◆ Problem description ◆
When you retype the data, keep every word exactly and include none of the pictures.

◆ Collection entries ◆
^^^^
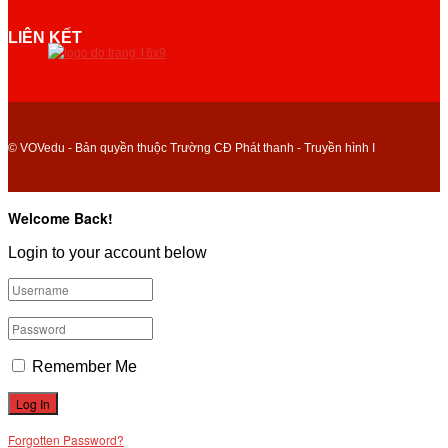
LIÊN KẾT
© VOVedu - Bản quyền thuộc Trường CĐ Phát thanh - Truyền hình I
Welcome Back!
Login to your account below
Remember Me
Forgotten Password?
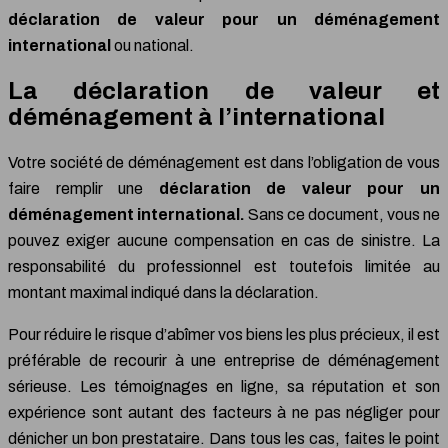
déclaration de valeur pour un déménagement
international
ou national.
La déclaration de valeur et
déménagement à l’international
Votre société de déménagement est dans l’obligation de vous
faire remplir une
déclaration de valeur pour un
déménagement international.
Sans ce document, vous ne
pouvez exiger aucune compensation en cas de sinistre. La
responsabilité du professionnel est toutefois limitée au
montant maximal indiqué dans la déclaration.
Pour réduire le risque d’abîmer vos biens les plus précieux, il est
préférable de recourir à une entreprise de déménagement
sérieuse. Les témoignages en ligne, sa réputation et son
expérience sont autant des facteurs à ne pas négliger pour
dénicher un bon prestataire. Dans tous les cas, faites le point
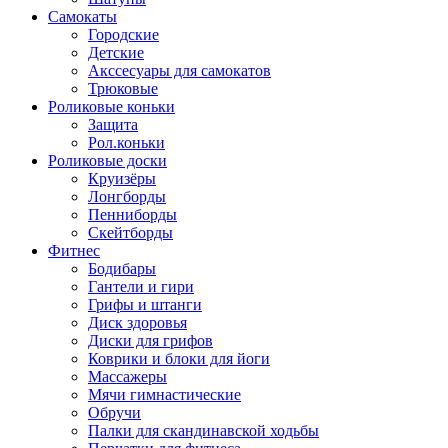
Самокаты
Городские
Детские
Акссесуары для самокатов
Трюковые
Роликовые коньки
Защита
Рол.коньки
Роликовые доски
Круизёры
Лонгборды
Пенниборды
Скейтборды
Фитнес
Бодибары
Гантели и гири
Грифы и штанги
Диск здоровья
Диски для грифов
Коврики и блоки для йоги
Массажеры
Мячи гимнастические
Обручи
Палки для скандинавской ходьбы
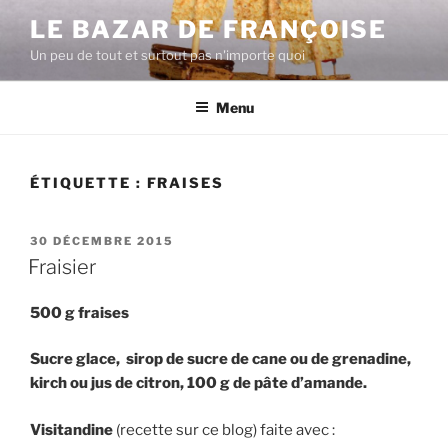
Aller
LE BAZAR DE FRANÇOISE
au
Un peu de tout et surtout pas n'importe quoi
contenu
principal
Menu
ÉTIQUETTE :
FRAISES
PUBLIÉ
30 DÉCEMBRE 2015
LE
Fraisier
500 g fraises
Sucre glace, sirop de sucre de cane ou de grenadine,
kirch ou jus de citron, 100 g de pâte d’amande.
Visitandine
(recette sur ce blog) faite avec :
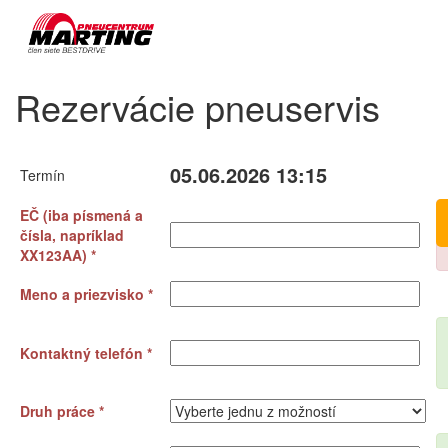
Rezervácie pneuservis
05.06.2026 13:15
Termín
EČ (iba písmená a
čísla, napríklad
XX123AA) *
Meno a priezvisko *
Kontaktný telefón *
Druh práce *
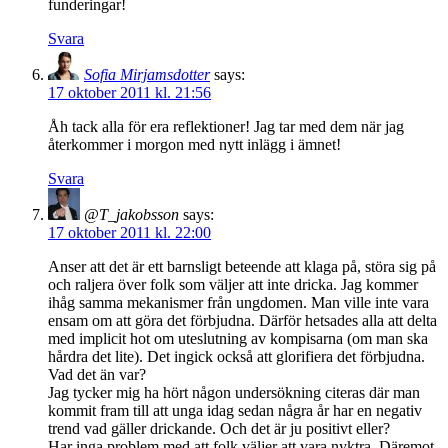
funderingar!
Svara
Sofia Mirjamsdotter
says:
17 oktober 2011 kl. 21:56
Åh tack alla för era reflektioner! Jag tar med dem när jag
återkommer i morgon med nytt inlägg i ämnet!
Svara
@T_jakobsson
says:
17 oktober 2011 kl. 22:00
Anser att det är ett barnsligt beteende att klaga på, störa sig på
och raljera över folk som väljer att inte dricka. Jag kommer
ihåg samma mekanismer från ungdomen. Man ville inte vara
ensam om att göra det förbjudna. Därför hetsades alla att delta
med implicit hot om uteslutning av kompisarna (om man ska
hårdra det lite). Det ingick också att glorifiera det förbjudna.
Vad det än var?
Jag tycker mig ha hört någon undersökning citeras där man
kommit fram till att unga idag sedan några år har en negativ
trend vad gäller drickande. Och det är ju positivt eller?
Har inga problem med att folk väljer att vara nyktra. Däremot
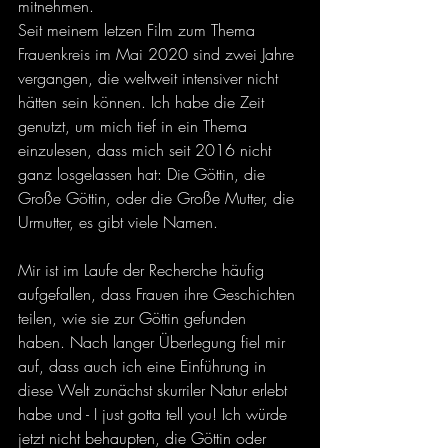
mitnehmen.
Seit meinem letzen Film zum Thema 
Frauenkreis im Mai 2020 sind zwei Jahre 
vergangen, die weltweit intensiver nicht 
hätten sein können. Ich habe die Zeit 
genutzt, um mich tief in ein Thema 
einzulesen, dass mich seit 2016 nicht 
ganz losgelassen hat: Die Göttin, die 
Große Göttin, oder die Große Mutter, die 
Urmutter, es gibt viele Namen. 
Mir ist im Laufe der Recherche häufig 
aufgefallen, dass Frauen ihre Geschichten 
teilen, wie sie zur Göttin gefunden 
haben. Nach langer Überlegung fiel mir 
auf, dass auch ich eine Einführung in 
diese Welt zunächst skurriler Natur erlebt 
habe und - I just gotta tell you! Ich würde 
jetzt nicht behaupten, die Göttin oder 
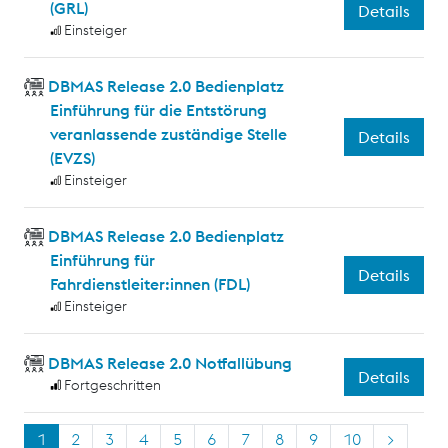
(GRL)
Details
Einsteiger
DBMAS Release 2.0 Bedienplatz
Einführung für die Entstörung
veranlassende zuständige Stelle
Details
(EVZS)
Einsteiger
DBMAS Release 2.0 Bedienplatz
Einführung für
Details
Fahrdienstleiter:innen (FDL)
Einsteiger
DBMAS Release 2.0 Notfallübung
Details
Fortgeschritten
1
2
3
4
5
6
7
8
9
10
>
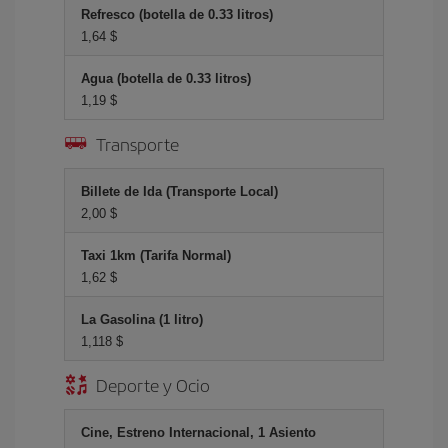
Refresco (botella de 0.33 litros)
1,64 $
Agua (botella de 0.33 litros)
1,19 $
Transporte
Billete de Ida (Transporte Local)
2,00 $
Taxi 1km (Tarifa Normal)
1,62 $
La Gasolina (1 litro)
1,118 $
Deporte y Ocio
Cine, Estreno Internacional, 1 Asiento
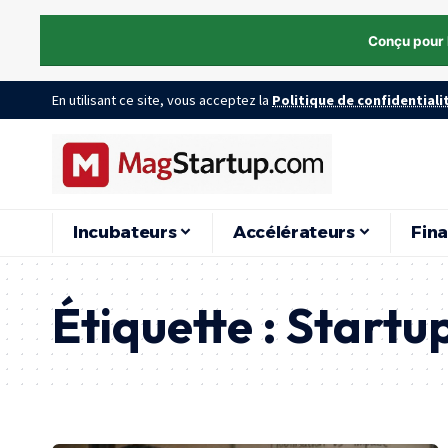
Conçu pour 
En utilisant ce site, vous acceptez la
Politique de confidentiali
Incubateurs
Accélérateurs
Fin
Étiquette :
Startup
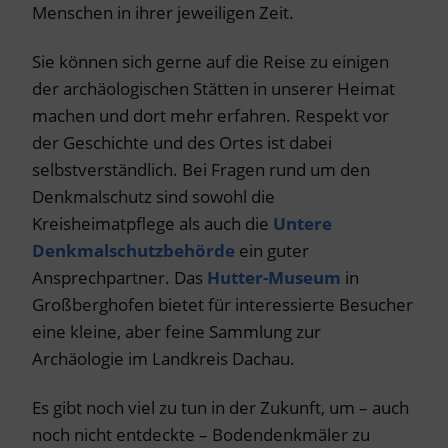
Menschen in ihrer jeweiligen Zeit.
Sie können sich gerne auf die Reise zu einigen
der archäologischen Stätten in unserer Heimat
machen und dort mehr erfahren. Respekt vor
der Geschichte und des Ortes ist dabei
selbstverständlich. Bei Fragen rund um den
Denkmalschutz sind sowohl die
Kreisheimatpflege als auch die
Untere
Denkmalschutzbehörde
ein guter
Ansprechpartner. Das
Hutter-Museum
in
Großberghofen bietet für interessierte Besucher
eine kleine, aber feine Sammlung zur
Archäologie im Landkreis Dachau.
Es gibt noch viel zu tun in der Zukunft, um – auch
noch nicht entdeckte – Bodendenkmäler zu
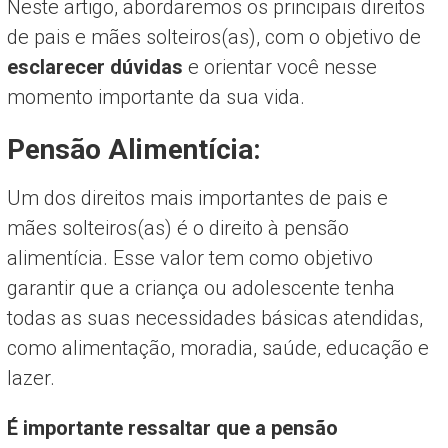
Neste artigo, abordaremos os principais direitos
de pais e mães solteiros(as), com o objetivo de
esclarecer dúvidas
e orientar você nesse
momento importante da sua vida.
Pensão Alimentícia:
Um dos direitos mais importantes de pais e
mães solteiros(as) é o direito à pensão
alimentícia. Esse valor tem como objetivo
garantir que a criança ou adolescente tenha
todas as suas necessidades básicas atendidas,
como alimentação, moradia, saúde, educação e
lazer.
É importante ressaltar que a pensão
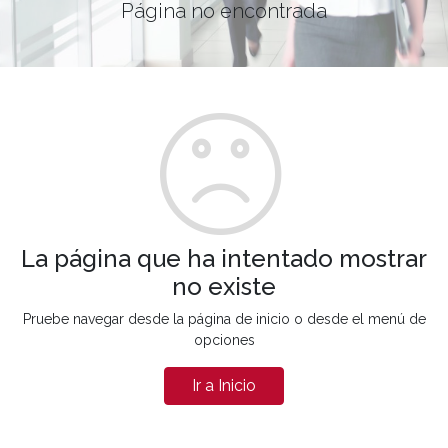
Página no encontrada
La página que ha intentado mostrar
no existe
Pruebe navegar desde la página de inicio o desde el menú de
opciones
Ir a Inicio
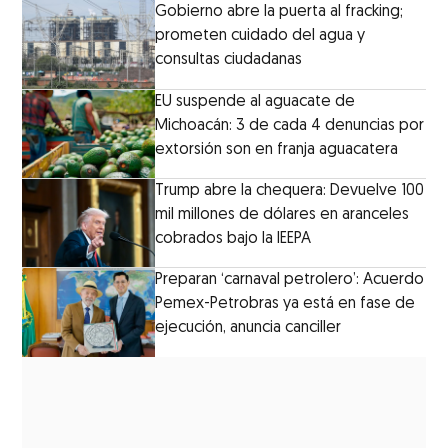
Gobierno abre la puerta al fracking;
prometen cuidado del agua y
consultas ciudadanas
EU suspende al aguacate de
Michoacán: 3 de cada 4 denuncias por
extorsión son en franja aguacatera
Trump abre la chequera: Devuelve 100
mil millones de dólares en aranceles
cobrados bajo la IEEPA
Preparan ‘carnaval petrolero’: Acuerdo
Pemex-Petrobras ya está en fase de
ejecución, anuncia canciller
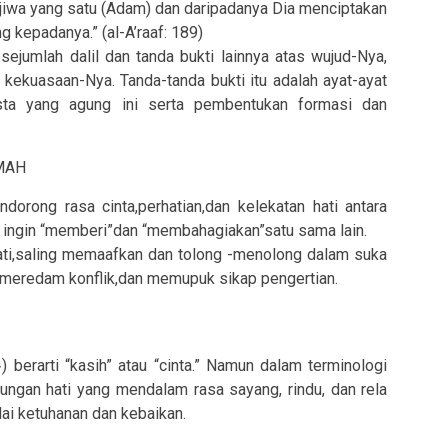
 jiwa yang satu (Adam) dan daripadanya Dia menciptakan
 kepadanya.” (al-A’raaf: 189)
sejumlah dalil dan tanda bukti lainnya atas wujud-Nya,
kekuasaan-Nya. Tanda-tanda bukti itu adalah ayat-ayat
ta yang agung ini serta pembentukan formasi dan
MAH
rong rasa cinta,perhatian,dan kelekatan hati antara
i ingin “memberi”dan “membahagiakan”satu sama lain.
ati,saling memaafkan dan tolong -menolong dalam suka
,meredam konflik,dan memupuk sikap pengertian.
ungan hati yang mendalam rasa sayang, rindu, dan rela
lai ketuhanan dan kebaikan.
^^^^
◆ Finished exercise ◆
LIÊN KẾT
© VOVedu - Bản quyền thuộc Trường CĐ Phát thanh - Truyền hình I
Welcome Back!
Login to your account below
Remember Me
Forgotten Password?
déclaration de valeur pour un déménagement
international
ou national.
La déclaration de valeur et
déménagement à l’international
Votre société de déménagement est dans l’obligation de vous
faire remplir une
déclaration de valeur pour un
déménagement international.
Sans ce document, vous ne
pouvez exiger aucune compensation en cas de sinistre. La
responsabilité du professionnel est toutefois limitée au
montant maximal indiqué dans la déclaration.
Pour réduire le risque d’abîmer vos biens les plus précieux, il est
préférable de recourir à une entreprise de déménagement
sérieuse. Les témoignages en ligne, sa réputation et son
expérience sont autant des facteurs à ne pas négliger pour
dénicher un bon prestataire. Dans tous les cas, faites le point
Самокаты
Городские
Детские
Акссесуары для самокатов
Трюковые
Роликовые коньки
Защита
Рол.коньки
Роликовые доски
Круизёры
Лонгборды
Пенниборды
Скейтборды
Фитнес
Бодибары
Гантели и гири
Грифы и штанги
Диск здоровья
Диски для грифов
Коврики и блоки для йоги
Массажеры
Мячи гимнастические
Обручи
Палки для скандинавской ходьбы
Aller
LE BAZAR DE FRANÇOISE
au
Un peu de tout et surtout pas n'importe quoi
contenu
principal
Menu
ÉTIQUETTE :
FRAISES
PUBLIÉ
30 DÉCEMBRE 2015
LE
Fraisier
500 g fraises
Sucre glace, sirop de sucre de cane ou de grenadine,
kirch ou jus de citron, 100 g de pâte d’amande.
Visitandine
(recette sur ce blog) faite avec :
Rezervácie pneuservis
05.06.2026 13:15
Termín
EČ (iba písmená a
čísla, napríklad
XX123AA) *
Meno a priezvisko *
Kontaktný telefón *
Druh práce *
funderingar!
Svara
Sofia Mirjamsdotter
says:
17 oktober 2011 kl. 21:56
Åh tack alla för era reflektioner! Jag tar med dem när jag
återkommer i morgon med nytt inlägg i ämnet!
Svara
@T_jakobsson
says:
17 oktober 2011 kl. 22:00
Anser att det är ett barnsligt beteende att klaga på, störa sig på
och raljera över folk som väljer att inte dricka. Jag kommer
ihåg samma mekanismer från ungdomen. Man ville inte vara
ensam om att göra det förbjudna. Därför hetsades alla att delta
med implicit hot om uteslutning av kompisarna (om man ska
hårdra det lite). Det ingick också att glorifiera det förbjudna.
Vad det än var?
Jag tycker mig ha hört någon undersökning citeras där man
kommit fram till att unga idag sedan några år har en negativ
trend vad gäller drickande. Och det är ju positivt eller?
Har inga problem med att folk väljer att vara nyktra. Däremot
mitnehmen.
Seit meinem letzen Film zum Thema 
Frauenkreis im Mai 2020 sind zwei Jahre 
vergangen, die weltweit intensiver nicht 
hätten sein können. Ich habe die Zeit 
genutzt, um mich tief in ein Thema 
einzulesen, dass mich seit 2016 nicht 
ganz losgelassen hat: Die Göttin, die 
Große Göttin, oder die Große Mutter, die 
Urmutter, es gibt viele Namen. 
Mir ist im Laufe der Recherche häufig 
aufgefallen, dass Frauen ihre Geschichten 
teilen, wie sie zur Göttin gefunden 
haben. Nach langer Überlegung fiel mir 
auf, dass auch ich eine Einführung in 
diese Welt zunächst skurriler Natur erlebt 
habe und - I just gotta tell you! Ich würde 
jetzt nicht behaupten, die Göttin oder 
(GRL)
Details
Einsteiger
DBMAS Release 2.0 Bedienplatz
Einführung für die Entstörung
veranlassende zuständige Stelle
Details
(EVZS)
Einsteiger
DBMAS Release 2.0 Bedienplatz
Einführung für
Details
Fahrdienstleiter:innen (FDL)
Einsteiger
DBMAS Release 2.0 Notfallübung
Details
Fortgeschritten
1
2
3
4
5
6
7
8
9
10
>
Refresco (botella de 0.33 litros)
1,64 $
Agua (botella de 0.33 litros)
1,19 $
Transporte
Billete de Ida (Transporte Local)
2,00 $
Taxi 1km (Tarifa Normal)
1,62 $
La Gasolina (1 litro)
1,118 $
Deporte y Ocio
Cine, Estreno Internacional, 1 Asiento
Conçu pour 
En utilisant ce site, vous acceptez la
Politique de confidentiali
Incubateurs
Accélérateurs
Fin
Étiquette :
Startup
Menschen in ihrer jeweiligen Zeit.
Sie können sich gerne auf die Reise zu einigen
der archäologischen Stätten in unserer Heimat
machen und dort mehr erfahren. Respekt vor
der Geschichte und des Ortes ist dabei
selbstverständlich. Bei Fragen rund um den
Denkmalschutz sind sowohl die
Kreisheimatpflege als auch die
Untere
Denkmalschutzbehörde
ein guter
Ansprechpartner. Das
Hutter-Museum
in
Großberghofen bietet für interessierte Besucher
eine kleine, aber feine Sammlung zur
Archäologie im Landkreis Dachau.
Es gibt noch viel zu tun in der Zukunft, um – auch
noch nicht entdeckte – Bodendenkmäler zu
Neste artigo, abordaremos os principais direitos
de pais e mães solteiros(as), com o objetivo de
esclarecer dúvidas
e orientar você nesse
momento importante da sua vida.
Pensão Alimentícia:
Um dos direitos mais importantes de pais e
mães solteiros(as) é o direito à pensão
alimentícia. Esse valor tem como objetivo
garantir que a criança ou adolescente tenha
todas as suas necessidades básicas atendidas,
como alimentação, moradia, saúde, educação e
lazer.
É importante ressaltar que a pensão
Página no encontrada
La página que ha intentado mostrar
no existe
Pruebe navegar desde la página de inicio o desde el menú de
opciones
Ir a Inicio
Gobierno abre la puerta al fracking;
prometen cuidado del agua y
consultas ciudadanas
EU suspende al aguacate de
Michoacán: 3 de cada 4 denuncias por
extorsión son en franja aguacatera
Trump abre la chequera: Devuelve 100
mil millones de dólares en aranceles
cobrados bajo la IEEPA
Preparan ‘carnaval petrolero’: Acuerdo
Pemex-Petrobras ya está en fase de
ejecución, anuncia canciller
 jiwa yang satu (Adam) dan daripadanya Dia menciptakan
 kepadanya.” (al-A’raaf: 189)
sejumlah dalil dan tanda bukti lainnya atas wujud-Nya,
kekuasaan-Nya. Tanda-tanda bukti itu adalah ayat-ayat
ta yang agung ini serta pembentukan formasi dan
MAH
rong rasa cinta,perhatian,dan kelekatan hati antara
i ingin “memberi”dan “membahagiakan”satu sama lain.
ati,saling memaafkan dan tolong -menolong dalam suka
,meredam konflik,dan memupuk sikap pengertian.
ungan hati yang mendalam rasa sayang, rindu, dan rela
lai ketuhanan dan kebaikan.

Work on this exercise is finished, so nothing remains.